» **Given data**
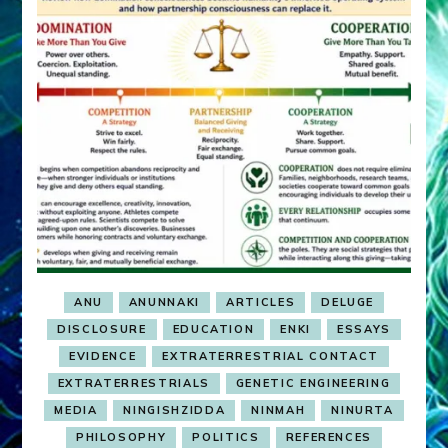
ANU
ANUNNAKI
ARTICLES
DELUGE
DISCLOSURE
EDUCATION
ENKI
ESSAYS
EVIDENCE
EXTRATERRESTRIAL CONTACT
EXTRATERRESTRIALS
GENETIC ENGINEERING
MEDIA
NINGISHZIDDA
NINMAH
NINURTA
PHILOSOPHY
POLITICS
REFERENCES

» **Work to complete**
Only the text of the records belongs in your answer, repeated exactly; the pictures stay out.

» **Your response**
ANU
ANUNNAKI
ARTICLES
DELUGE
DISCLOSURE
EDUCATION
ENKI
ESSAYS
EVIDENCE
EXTRATERRESTRIAL CONTACT
EXTRATERRESTRIALS
GENETIC ENGINEERING
MEDIA
NINGISHZIDDA
NINMAH
NINURTA
PHILOSOPHY
POLITICS
REFERENCES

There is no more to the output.